Two-Layer Classic: Base32 and the Atbash Cipher
O desafio
Esta string usa só as letras A-Z e os dígitos 2-7 - sinal claro de uma codificação específica. Remova essa camada, depois note que o resultado é uma cifra de letras conhecida. Use os botões de decodificação para recuperar o flag (HDNA{...}) e envie.
O que você vai aprender
- Recognise base32 by its restricted A-Z 2-7 alphabet and = padding
- Identify the Atbash cipher from its mirror-alphabet pattern
- Peel a two-layer encoding/cipher chain in the correct order
- Dismiss decoy transforms whose input format does not match
Habilidades testadas
Pré-requisitos
- Familiarity with base64 vs base32
- Awareness of substitution ciphers
Como funciona
Recognising an encoding by sight is one of the fastest skills in CTF and triage work. Different schemes leave different fingerprints. base64 uses A-Z, a-z, 0-9, plus + and /. base32 is narrower: only uppercase A-Z and the digits 2-7, frequently with = padding. When you see a string in only that alphabet, base32 is almost always the answer.

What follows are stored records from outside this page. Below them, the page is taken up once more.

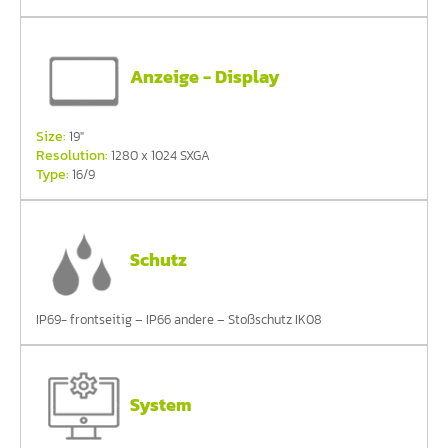
Anzeige - Display
Size:
19"
Resolution:
1280 x 1024 SXGA
Type:
16/9
Schutz
IP69- frontseitig – IP66 andere – Stoßschutz IK08
System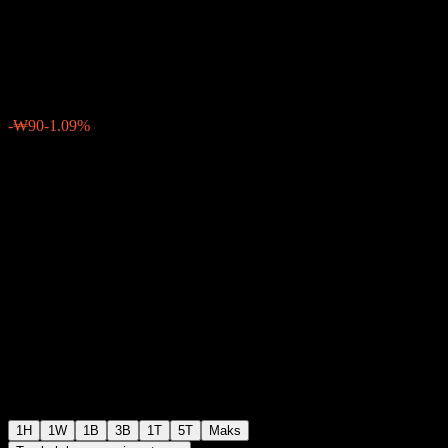
30Y Covered Call
₩8,180
4
-₩90
-1.09%
06:30 Hari ini
1H
1W
1B
3B
1T
5T
Maks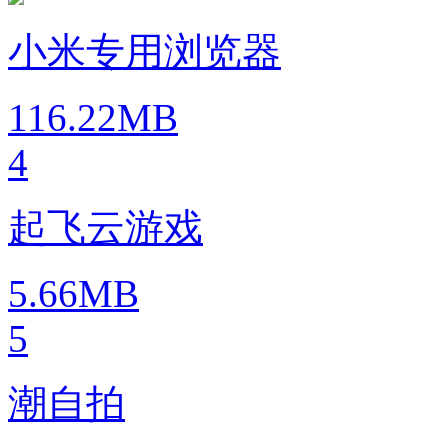
小米专用浏览器
116.22MB
4
起飞云游戏
5.66MB
5
潮自拍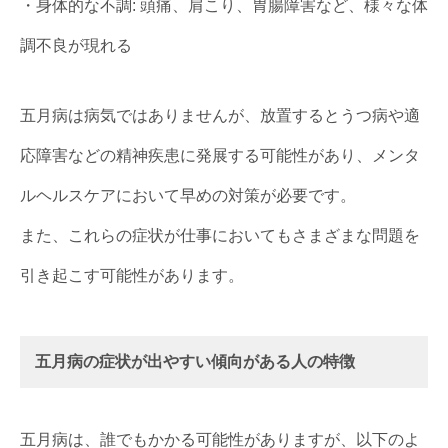
・身体的な不調: 頭痛、肩こり、胃腸障害など、様々な体
調不良が現れる
五月病は病気ではありませんが、放置するとうつ病や適
応障害などの精神疾患に発展する可能性があり、メンタ
ルヘルスケアにおいて早めの対策が必要です。
また、これらの症状が仕事においてもさまざまな問題を
引き起こす可能性があります。
五月病の症状が出やすい傾向がある人の特徴
五月病は、誰でもかかる可能性がありますが、以下のよ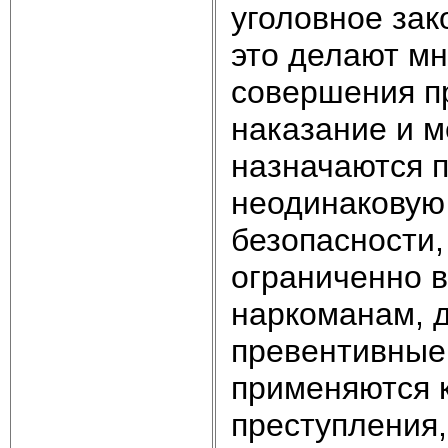
уголовное зак
это делают мн
совершения п
наказание и 
назначаются 
неодинаковую
безопасности
ограниченно 
наркоманам, д
превентивные
применяются 
преступления,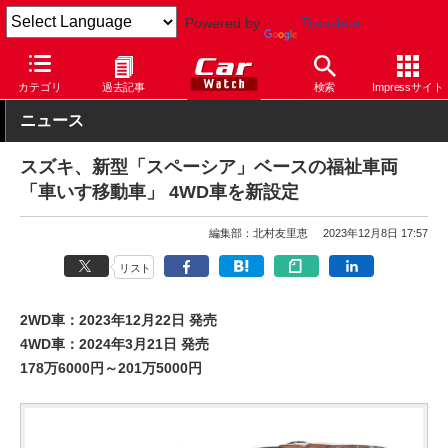
Powered by
Translate
Car Watch
自動車
スズキ
スペーシア
カテゴリ
過去記事
検索
Impressサイト
ニュース
スズキ、新型「スペーシア」ベースの福祉車両
「車いす移動車」 4WD車を新設定
編集部：北村友里恵
2023年12月8日 17:57
リスト
2WD車：2023年12月22日 発売
4WD車：2024年3月21日 発売
178万6000円～201万5000円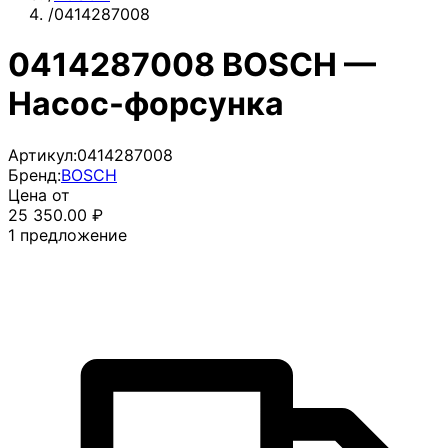
/
0414287008
0414287008 BOSCH —
Насос-форсунка
Артикул:
0414287008
Бренд:
BOSCH
Цена от
25 350.00
₽
1
предложение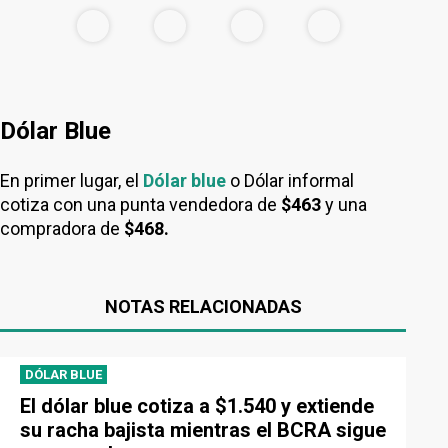
Dólar Blue
En primer lugar, el
Dólar blue
o Dólar informal
cotiza con una punta vendedora de
$463
y una
compradora de
$468.
NOTAS RELACIONADAS
DÓLAR BLUE
El dólar blue cotiza a $1.540 y extiende
su racha bajista mientras el BCRA sigue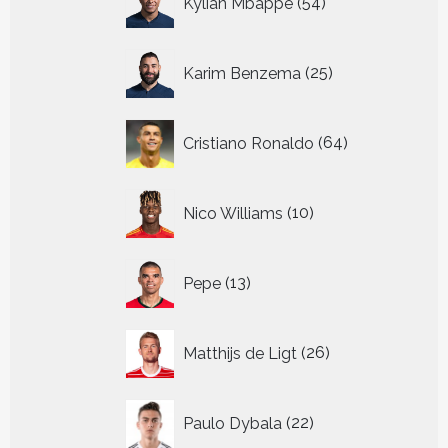
Kylian Mbappe
54
producten
25
Karim Benzema
25
producten
64
Cristiano Ronaldo
64
producten
10
Nico Williams
10
producten
13
Pepe
13
producten
26
Matthijs de Ligt
26
producten
22
Paulo Dybala
22
producten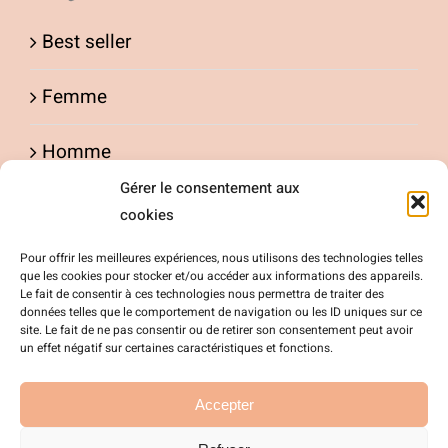
choisies
Best seller
sur
la
Femme
page
Homme
du
produit
Gérer le consentement aux
Enfants
cookies
Pour offrir les meilleures expériences, nous utilisons des technologies telles
que les cookies pour stocker et/ou accéder aux informations des appareils.
Prix
Le fait de consentir à ces technologies nous permettra de traiter des
données telles que le comportement de navigation ou les ID uniques sur ce
site. Le fait de ne pas consentir ou de retirer son consentement peut avoir
un effet négatif sur certaines caractéristiques et fonctions.
Prix :
—
Filtrer
20 €
40 €
Prix
Prix
Accepter
min
max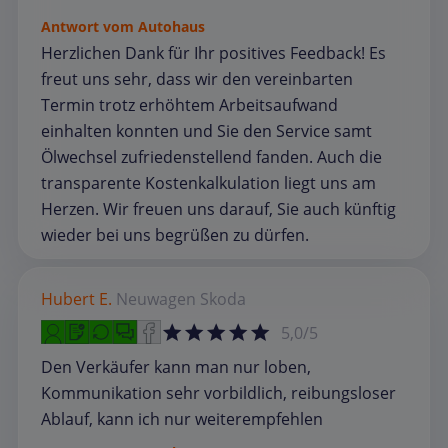
Antwort vom Autohaus
Herzlichen Dank für Ihr positives Feedback! Es
freut uns sehr, dass wir den vereinbarten
Termin trotz erhöhtem Arbeitsaufwand
einhalten konnten und Sie den Service samt
Ölwechsel zufriedenstellend fanden. Auch die
transparente Kostenkalkulation liegt uns am
Herzen. Wir freuen uns darauf, Sie auch künftig
wieder bei uns begrüßen zu dürfen.
Hubert E.
Neuwagen
Skoda
5,0/5
Den Verkäufer kann man nur loben,
Kommunikation sehr vorbildlich, reibungsloser
Ablauf, kann ich nur weiterempfehlen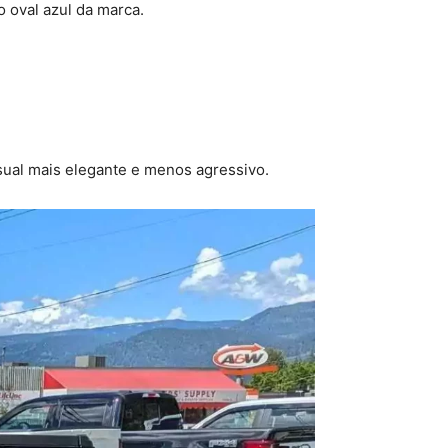
 oval azul da marca.
sual mais elegante e menos agressivo.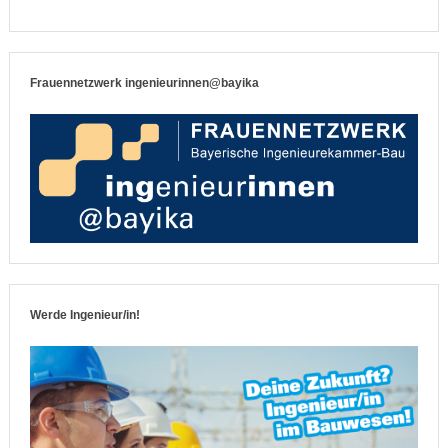
Frauennetzwerk ingenieurinnen@bayika
Werde Ingenieur/in!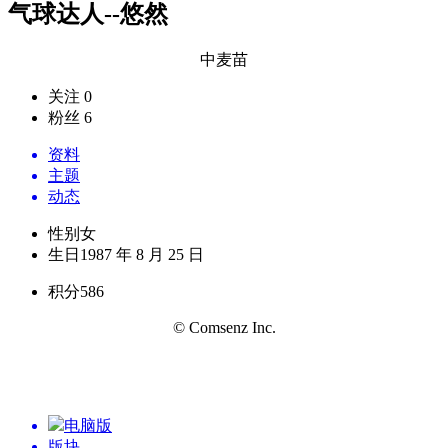
气球达人--悠然
中麦苗
关注 0
粉丝 6
资料
主题
动态
性别
女
生日
1987 年 8 月 25 日
积分
586
© Comsenz Inc.
电脑版
版块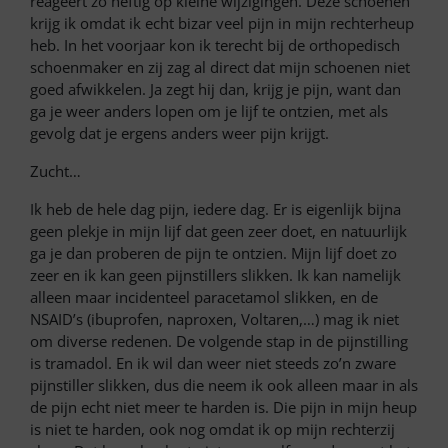
reageert zo heftig op kleine wijzigingen. Deze schoenen
krijg ik omdat ik echt bizar veel pijn in mijn rechterheup
heb. In het voorjaar kon ik terecht bij de orthopedisch
schoenmaker en zij zag al direct dat mijn schoenen niet
goed afwikkelen. Ja zegt hij dan, krijg je pijn, want dan
ga je weer anders lopen om je lijf te ontzien, met als
gevolg dat je ergens anders weer pijn krijgt.
Zucht…
Ik heb de hele dag pijn, iedere dag. Er is eigenlijk bijna
geen plekje in mijn lijf dat geen zeer doet, en natuurlijk
ga je dan proberen de pijn te ontzien. Mijn lijf doet zo
zeer en ik kan geen pijnstillers slikken. Ik kan namelijk
alleen maar incidenteel paracetamol slikken, en de
NSAID’s (ibuprofen, naproxen, Voltaren,…) mag ik niet
om diverse redenen. De volgende stap in de pijnstilling
is tramadol. En ik wil dan weer niet steeds zo’n zware
pijnstiller slikken, dus die neem ik ook alleen maar in als
de pijn echt niet meer te harden is. Die pijn in mijn heup
is niet te harden, ook nog omdat ik op mijn rechterzij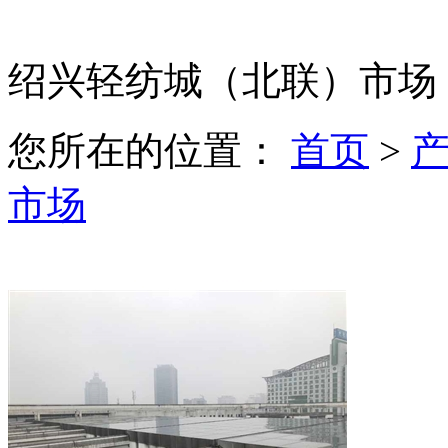
绍兴轻纺城（北联）市场
您所在的位置：
首页
>
市场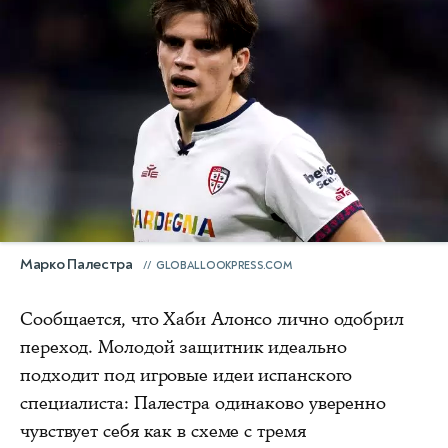
Марко Палестра
GLOBALLOOKPRESS.COM
Сообщается, что Хаби Алонсо лично одобрил
переход. Молодой защитник идеально
подходит под игровые идеи испанского
специалиста: Палестра одинаково уверенно
чувствует себя как в схеме с тремя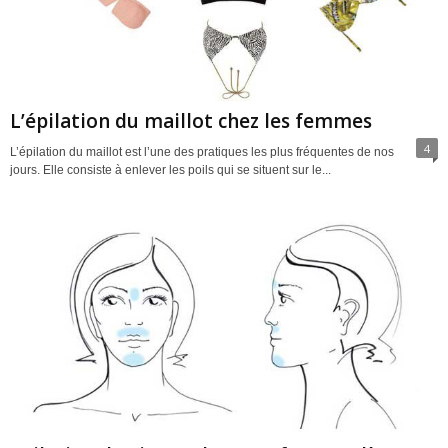
L’épilation du maillot chez les femmes
4
L’épilation du maillot est l’une des pratiques les plus fréquentes de nos
jours. Elle consiste à enlever les poils qui se situent sur le...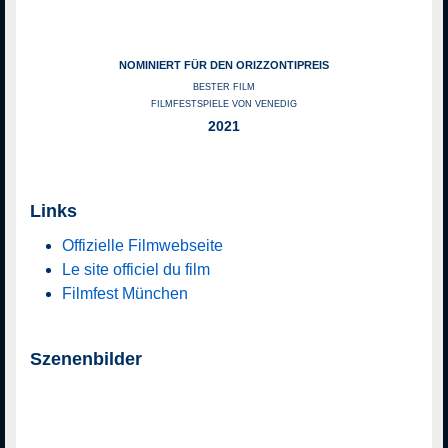
NOMINIERT FÜR DEN ORIZZONTIPREIS
BESTER FILM
FILMFESTSPIELE VON VENEDIG
2021
Links
Offizielle Filmwebseite
Le site officiel du film
Filmfest München
Szenenbilder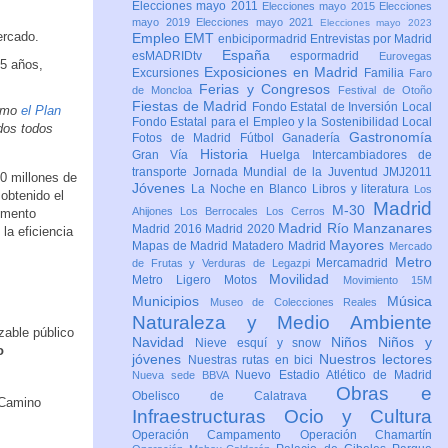
Elecciones mayo 2011
Elecciones mayo 2015
Elecciones
mayo 2019
Elecciones mayo 2021
Elecciones mayo 2023
ercado.
Empleo
EMT
enbicipormadrid
Entrevistas por Madrid
España
esMADRIDtv
espormadrid
Eurovegas
35 años,
Exposiciones en Madrid
Excursiones
Familia
Faro
Ferias y Congresos
de Moncloa
Festival de Otoño
Fiestas de Madrid
Fondo Estatal de Inversión Local
como
el Plan
Fondo Estatal para el Empleo y la Sostenibilidad Local
dos todos
Gastronomía
Fotos de Madrid
Fútbol
Ganadería
Historia
Gran Vía
Huelga
Intercambiadores de
transporte
Jornada Mundial de la Juventud JMJ2011
0 millones de
Jóvenes
La Noche en Blanco
Libros y literatura
Los
 obtenido el
Madrid
M-30
Ahijones
Los Berrocales
Los Cerros
emento
Madrid Río Manzanares
Madrid 2016
Madrid 2020
la eficiencia
Mayores
Mapas de Madrid
Matadero Madrid
Mercado
Metro
Mercamadrid
de Frutas y Verduras de Legazpi
Movilidad
Metro Ligero
Motos
Movimiento 15M
Municipios
Música
Museo de Colecciones Reales
Naturaleza y Medio Ambiente
able público
Navidad
Niños
Niños y
Nieve esquí y snow
o
jóvenes
Nuestros lectores
Nuestras rutas en bici
Nuevo Estadio Atlético de Madrid
Nueva sede BBVA
Obras e
Obelisco de Calatrava
 Camino
Infraestructuras
Ocio y Cultura
Operación Campamento
Operación Chamartín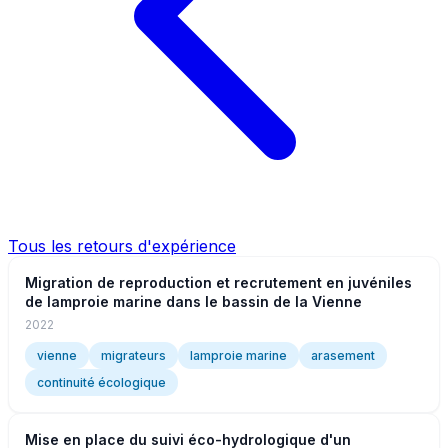
Tous les retours d'expérience
Migration de reproduction et recrutement en juvéniles
de lamproie marine dans le bassin de la Vienne
2022
vienne
migrateurs
lamproie marine
arasement
continuité écologique
Mise en place du suivi éco-hydrologique d'un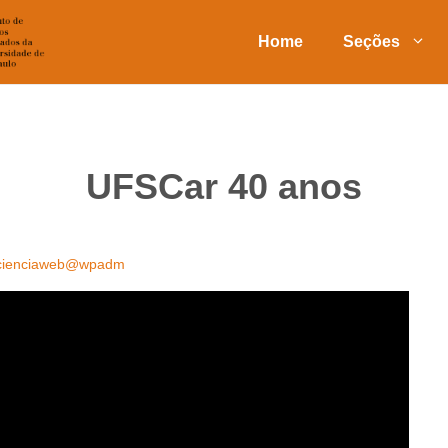
Home
Seções
UFSCar 40 anos
cienciaweb@wpadm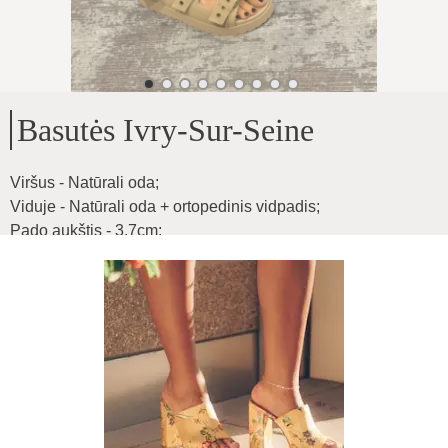
Basutės Ivry-Sur-Seine
Viršus - Natūrali oda
;
Viduje - Natūrali oda + ortopedinis vidpadis
;
Pado aukštis - 3,7cm
;
Bet kokio pločio pėdai, sagtys atlieka savo funkcijas
;
Produkto ID
:
6DBDZSaEn9ROegFkOiu0
Kopijuoti
57
€
|
-
25
%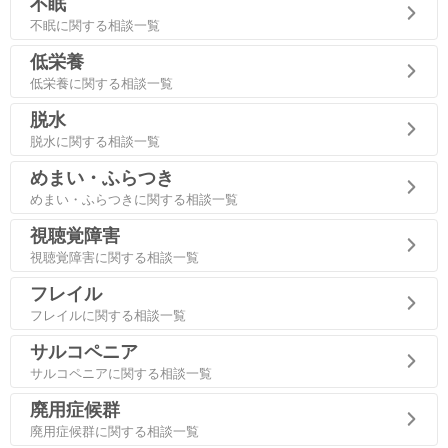
不眠
不眠に関する相談一覧
低栄養
低栄養に関する相談一覧
脱水
脱水に関する相談一覧
めまい・ふらつき
めまい・ふらつきに関する相談一覧
視聴覚障害
視聴覚障害に関する相談一覧
フレイル
フレイルに関する相談一覧
サルコペニア
サルコペニアに関する相談一覧
廃用症候群
廃用症候群に関する相談一覧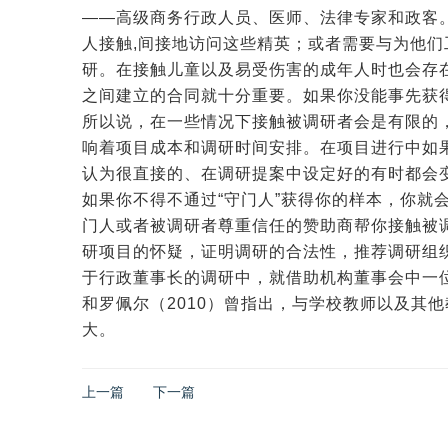
——高级商务行政人员、医师、法律专家和政客
人接触,间接地访问这些精英；或者需要与为他
研。在接触儿童以及易受伤害的成年人时也会存
之间建立的合同就十分重要。如果你没能事先获
所以说，在一些情况下接触被调研者会是有限的
响着项目成本和调研时间安排。在项目进行中如
认为很直接的、在调研提案中设定好的有时都会
如果你不得不通过“守门人”获得你的样本，你就
门人或者被调研者尊重信任的赞助商帮你接触被
研项目的怀疑，证明调研的合法性，推荐调研组织
于行政董事长的调研中，就借助机构董事会中一
和罗佩尔（2010）曾指出，与学校教师以及其
大。
上一篇
下一篇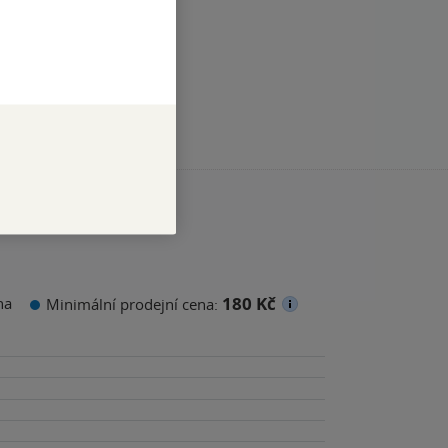
180 Kč
na
Minimální prodejní cena: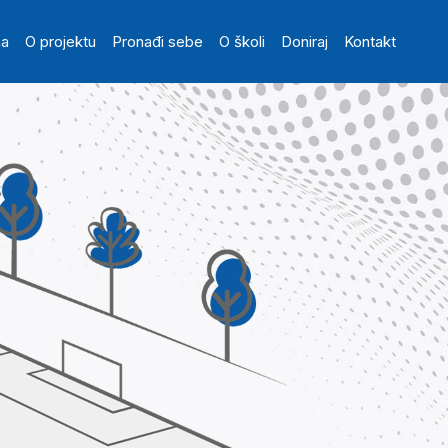
in navigation
na
O projektu
Pronađi sebe
O školi
Doniraj
Kontakt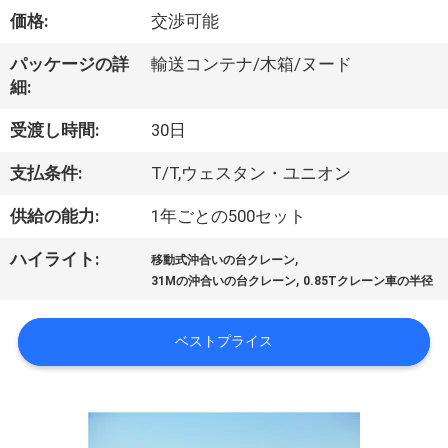
VR
価格:
交渉可能
シ
パッケージの詳
輸送コンテナ/木箱/ヌード
細:
ョ
受渡し時間:
30日
ー
支払条件:
T/T,ウェスタン・ユニオン
わ
供給の能力:
1年ごとの500セット
た
,
ハイライト:
移動式沖合いの台クレーン
,
31Mの沖合いの台クレーン
0.85Tクレーン車の半径
し
た
ベストプライス
ち
に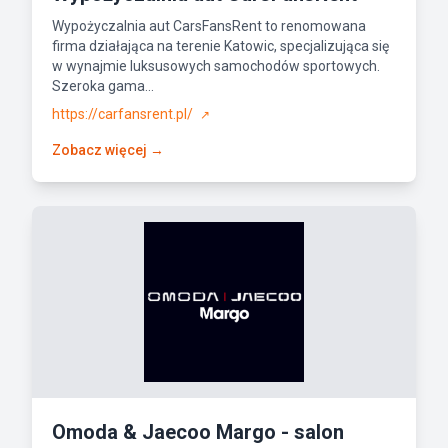
Wypożyczalnia aut CarsFansRent to renomowana
firma działająca na terenie Katowic, specjalizująca się
w wynajmie luksusowych samochodów sportowych.
Szeroka gama...
https://carfansrent.pl/
↗
Zobacz więcej →
Omoda & Jaecoo Margo - salon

Decode the base32 here and you do not get plaintext - you get text where the structure is right but the letters are wrong, each one swapped for its mirror in the alphabet. That mirror pattern (A becomes Z, B becomes Y, and so on) is the Atbash cipher, one of the oldest substitution ciphers. Atbash is its own inverse, so applying it again undoes it.
The decoder lab lets you stack transforms by tapping buttons, each applied to the previous result. Tap base32, then atbash, and the flag falls out. The lab also offers binary, decimal, and morse decoders - useful in other challenges, but here they are decoys whose input shapes (1s and 0s, space-separated numbers, dots and dashes) clearly do not match the data in front of you.
Erros comuns
- Mistaking base32 for base64. The give-away is the alphabet: no lowercase and no
+//means base32, not base64. - Stopping after one layer. The base32 output is still scrambled; recognise the mirrored letters as Atbash and peel again.
- Trying decoy decoders. Binary, decimal, and morse expect very different input; check the character set before tapping.
- Applying Atbash twice. Atbash is self-inverse, so a second tap re-scrambles it.
Como se proteger
Classic ciphers and encodings provide zero confidentiality - they are puzzles, not protection. The defensive lesson is the same as always: if data must be secret, encrypt it properly; if you find data behind base32/Atbash/ROT in your own systems, treat it as plaintext.
- Learn the common fingerprints (base32, base64, hex, Atbash, ROT) to triage encoded data quickly.
- Never use a classic cipher to protect anything real.
- When reviewing your systems, decode encoded values to confirm nothing sensitive hides one tap from plaintext.